▶ **What you will do**
The answer should consist of each line from the data below that includes "Excel".

——

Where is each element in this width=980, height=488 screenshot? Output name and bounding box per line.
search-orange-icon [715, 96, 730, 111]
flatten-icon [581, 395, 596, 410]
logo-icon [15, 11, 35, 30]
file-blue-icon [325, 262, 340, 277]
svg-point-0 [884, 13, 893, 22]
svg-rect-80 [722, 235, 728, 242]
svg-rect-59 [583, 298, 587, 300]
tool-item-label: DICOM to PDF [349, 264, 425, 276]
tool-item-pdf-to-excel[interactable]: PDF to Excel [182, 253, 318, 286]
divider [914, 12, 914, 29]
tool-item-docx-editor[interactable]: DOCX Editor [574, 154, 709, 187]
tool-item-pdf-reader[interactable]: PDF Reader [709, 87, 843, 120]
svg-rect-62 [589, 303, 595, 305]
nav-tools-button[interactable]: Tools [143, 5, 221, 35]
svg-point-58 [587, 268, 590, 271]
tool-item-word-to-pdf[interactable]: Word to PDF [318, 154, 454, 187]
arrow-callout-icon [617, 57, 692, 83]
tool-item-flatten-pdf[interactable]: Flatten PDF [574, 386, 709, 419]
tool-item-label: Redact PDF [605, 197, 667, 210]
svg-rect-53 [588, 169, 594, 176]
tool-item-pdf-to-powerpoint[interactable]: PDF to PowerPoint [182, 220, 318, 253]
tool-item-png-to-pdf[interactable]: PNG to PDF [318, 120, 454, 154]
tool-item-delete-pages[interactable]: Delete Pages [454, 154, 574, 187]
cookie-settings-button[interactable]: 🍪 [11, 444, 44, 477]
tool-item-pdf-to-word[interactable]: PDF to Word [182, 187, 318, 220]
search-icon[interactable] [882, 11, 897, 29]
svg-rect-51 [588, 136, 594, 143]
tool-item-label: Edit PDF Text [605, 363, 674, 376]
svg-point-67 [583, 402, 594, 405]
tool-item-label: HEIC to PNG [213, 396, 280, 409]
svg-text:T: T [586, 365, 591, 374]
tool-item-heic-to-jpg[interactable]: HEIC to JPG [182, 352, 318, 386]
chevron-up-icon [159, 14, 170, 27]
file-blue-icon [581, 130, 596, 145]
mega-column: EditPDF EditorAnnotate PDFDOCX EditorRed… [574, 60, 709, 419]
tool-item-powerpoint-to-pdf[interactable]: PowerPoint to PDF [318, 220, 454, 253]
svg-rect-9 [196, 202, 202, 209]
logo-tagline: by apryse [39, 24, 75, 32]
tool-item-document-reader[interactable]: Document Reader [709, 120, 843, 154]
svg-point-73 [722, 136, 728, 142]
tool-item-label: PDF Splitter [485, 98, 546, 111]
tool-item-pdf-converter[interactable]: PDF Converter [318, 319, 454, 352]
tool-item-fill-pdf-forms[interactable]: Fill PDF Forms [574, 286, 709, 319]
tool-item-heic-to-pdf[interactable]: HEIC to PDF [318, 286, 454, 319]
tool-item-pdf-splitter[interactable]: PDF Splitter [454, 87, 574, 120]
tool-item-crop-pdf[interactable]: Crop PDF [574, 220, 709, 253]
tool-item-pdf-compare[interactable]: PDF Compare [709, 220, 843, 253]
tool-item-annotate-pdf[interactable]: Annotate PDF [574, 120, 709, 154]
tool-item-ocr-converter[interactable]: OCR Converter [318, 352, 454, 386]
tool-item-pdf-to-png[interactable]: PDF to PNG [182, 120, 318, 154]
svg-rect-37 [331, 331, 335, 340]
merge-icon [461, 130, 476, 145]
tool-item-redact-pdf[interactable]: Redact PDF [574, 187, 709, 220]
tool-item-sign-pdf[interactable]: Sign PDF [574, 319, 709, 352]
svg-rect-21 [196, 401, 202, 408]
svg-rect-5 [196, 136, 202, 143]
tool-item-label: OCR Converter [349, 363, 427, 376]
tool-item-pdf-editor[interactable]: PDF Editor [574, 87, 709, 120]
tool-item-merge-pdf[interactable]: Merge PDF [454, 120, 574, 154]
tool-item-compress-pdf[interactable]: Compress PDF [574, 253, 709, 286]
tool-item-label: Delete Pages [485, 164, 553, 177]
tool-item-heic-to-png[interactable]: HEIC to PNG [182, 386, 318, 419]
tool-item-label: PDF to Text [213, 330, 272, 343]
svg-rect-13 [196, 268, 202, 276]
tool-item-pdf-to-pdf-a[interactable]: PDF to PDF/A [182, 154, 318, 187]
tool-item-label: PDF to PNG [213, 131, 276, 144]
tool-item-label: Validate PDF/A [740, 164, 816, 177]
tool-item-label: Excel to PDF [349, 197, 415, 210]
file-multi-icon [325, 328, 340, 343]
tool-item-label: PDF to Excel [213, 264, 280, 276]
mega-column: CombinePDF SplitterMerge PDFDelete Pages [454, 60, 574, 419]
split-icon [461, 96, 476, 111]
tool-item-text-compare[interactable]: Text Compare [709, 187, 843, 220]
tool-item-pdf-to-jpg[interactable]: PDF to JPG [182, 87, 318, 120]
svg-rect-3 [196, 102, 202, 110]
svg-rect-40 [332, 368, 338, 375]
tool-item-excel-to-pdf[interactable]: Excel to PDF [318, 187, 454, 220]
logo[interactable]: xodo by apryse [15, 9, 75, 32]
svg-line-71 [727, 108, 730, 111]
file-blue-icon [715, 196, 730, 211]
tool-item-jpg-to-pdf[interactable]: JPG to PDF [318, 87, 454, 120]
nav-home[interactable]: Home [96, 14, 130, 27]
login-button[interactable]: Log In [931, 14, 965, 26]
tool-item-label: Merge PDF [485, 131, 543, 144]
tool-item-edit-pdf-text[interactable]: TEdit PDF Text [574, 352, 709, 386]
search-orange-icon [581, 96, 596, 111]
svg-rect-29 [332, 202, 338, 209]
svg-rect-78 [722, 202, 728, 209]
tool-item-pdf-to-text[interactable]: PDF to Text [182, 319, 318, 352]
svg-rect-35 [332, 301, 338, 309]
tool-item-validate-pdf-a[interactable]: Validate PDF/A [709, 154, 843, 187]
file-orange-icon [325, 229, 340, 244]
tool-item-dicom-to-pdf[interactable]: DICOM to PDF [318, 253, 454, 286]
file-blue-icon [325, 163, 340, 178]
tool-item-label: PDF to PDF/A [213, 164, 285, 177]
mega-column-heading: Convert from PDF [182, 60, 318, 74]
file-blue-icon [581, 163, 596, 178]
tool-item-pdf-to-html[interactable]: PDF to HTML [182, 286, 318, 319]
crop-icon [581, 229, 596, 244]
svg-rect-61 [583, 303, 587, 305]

——

▶ **Completed exercise**
tool-item-pdf-to-excel[interactable]: PDF to Excel [182, 253, 318, 286]
tool-item-label: Excel to PDF [349, 197, 415, 210]
tool-item-label: PDF to Excel [213, 264, 280, 276]
tool-item-excel-to-pdf[interactable]: Excel to PDF [318, 187, 454, 220]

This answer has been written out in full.